Is this a tax break that is intended to help the people at the bottom of the wage scale who still find some small amount to contribute to help those needier than they? Interestingly, this provision will not be available to the widow who contributes her mite. There is a floor below which contributions will not be deductible. In other words, you have to have enough money to make contributions of at least $210 for singles, $410 for joint filers in order to utilize the special deduction. This may have been intended to limit the tax cost--many taxpayers who give only $100 or $150 a year would not be able to deduct their contributions. Perhaps the idea was that the deductible amount should be sufficient to function as a goal that would incentivize giving. It seems odd, however, that it should be set to benefit those who give more (and are likely better off) rather than those who give some, even if they are at the bottom of the income scale.

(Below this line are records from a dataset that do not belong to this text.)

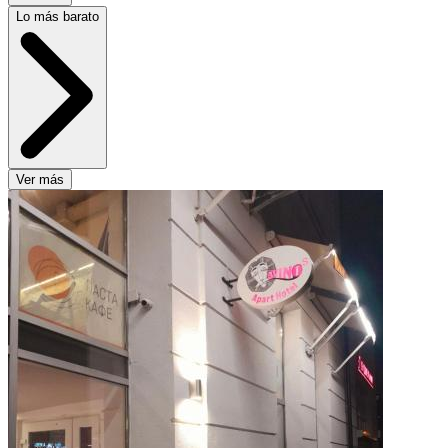
Lo más barato
Ver más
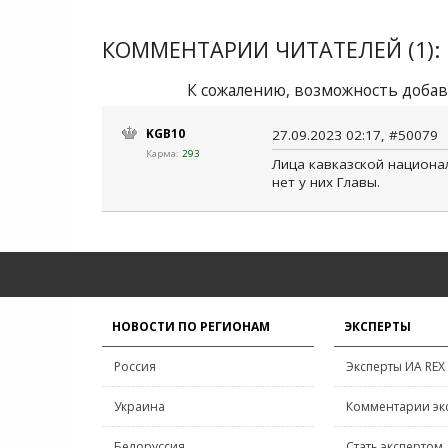
КОММЕНТАРИИ ЧИТАТЕЛЕЙ (1):
К сожалению, возможность добав
KGB10
27.09.2023 02:17, #50079
Карма:
293
Лица кавказской национа
нет у них Главы.
НОВОСТИ ПО РЕГИОНАМ
ЭКСПЕРТЫ
Россия
Эксперты ИА REX
Украина
Комментарии эк
Белоруссия
Стать экспертом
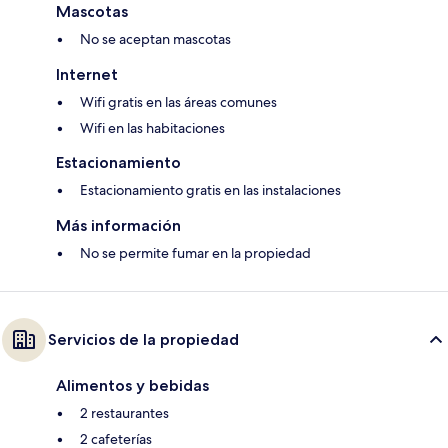
Mascotas
No se aceptan mascotas
Internet
Wifi gratis en las áreas comunes
Wifi en las habitaciones
Estacionamiento
Estacionamiento gratis en las instalaciones
Más información
No se permite fumar en la propiedad
Servicios de la propiedad
Alimentos y bebidas
2 restaurantes
2 cafeterías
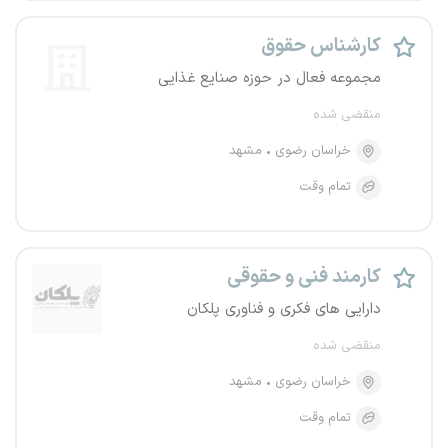
کارشناس حقوق
مجموعه فعال در حوزه صنایع غذایی
منقضی شده
خراسان رضوی
مشهد
تمام وقت
کارمند فنی و حقوقی
دارایی های فکری و فناوری پلکان
منقضی شده
خراسان رضوی
مشهد
تمام وقت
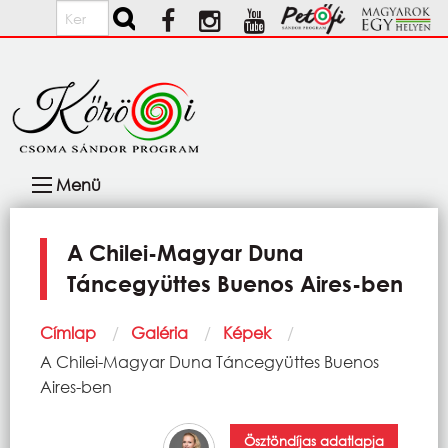
Ugrás a tartalomra
Keresés
Fő
Menü
navigáció
A Chilei-Magyar Duna
Táncegyüttes Buenos Aires-ben
Morzsa
Címlap
Galéria
Képek
Current:
A Chilei-Magyar Duna Táncegyüttes Buenos
Aires-ben
Ösztöndíjas adatlapja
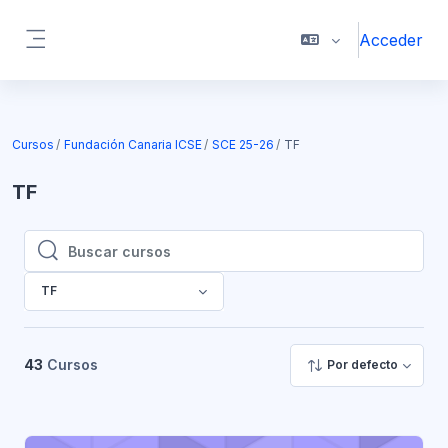
Salta al contenido principal
Acceder
Panel lateral
Cursos
Fundación Canaria ICSE
SCE 25-26
TF
TF
Buscar cursos
Buscar cursos
TF
43
Cursos
Por defecto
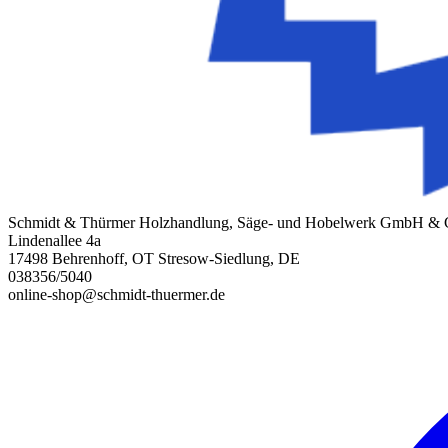
Schmidt & Thürmer Holzhandlung, Säge- und Hobelwerk GmbH &
Lindenallee 4a
17498 Behrenhoff, OT Stresow-Siedlung, DE
038356/5040
online-shop@schmidt-thuermer.de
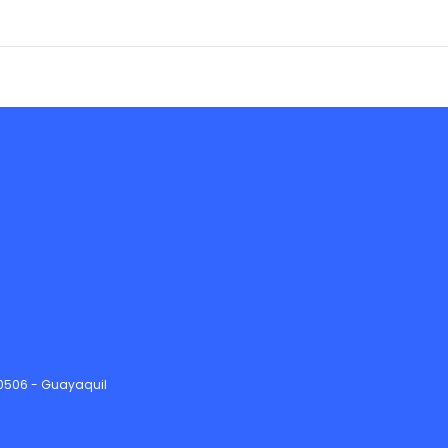
90506 - Guayaquil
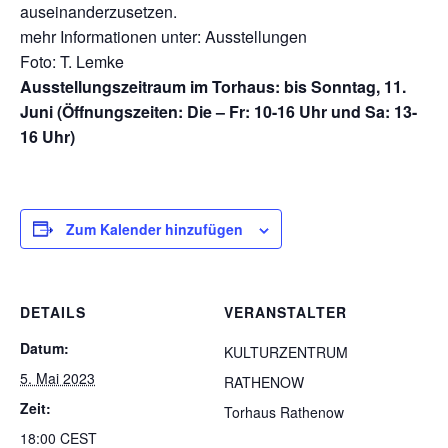
auseinanderzusetzen.
mehr Informationen unter: Ausstellungen
Foto: T. Lemke
Ausstellungszeitraum im Torhaus: bis Sonntag, 11.
Juni (Öffnungszeiten: Die – Fr: 10-16 Uhr und Sa: 13-
16 Uhr)
Zum Kalender hinzufügen
DETAILS
VERANSTALTER
Datum:
KULTURZENTRUM
5. Mai 2023
RATHENOW
Zeit:
Torhaus Rathenow
18:00
CEST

All in all, this is hard to justify. It appears to be just another tax break that attempts to let the government off the hook on providing safety nets by claiming that charitable institutions can fill the bill.
The Senate rules do at least add some anti-abuse measures to curb the spate of tax shelters that take advantage of the tax-exempt status of non-profit organizations to route taxable income to the organizations while ensuring that the actual cash comes to the tax shelter purchaser. Tax-exempt organizations will be subject to penalty for participating directly or indirectly in tax shelters. The use of donor-advised funds will also be restricted.
In summary, the anti-abuse provisions make sense. It's high time that Congress acted to prohibit tax-exempt organizations from taking part in tax shelters where they soak up taxable income without having to bear the tax burden and get paid a juicy fee for their effort. But the new incentives for charitable giving do not make sense. They amount to a further drain on tax resources when deficits are already hitting the $300 billion mark annually.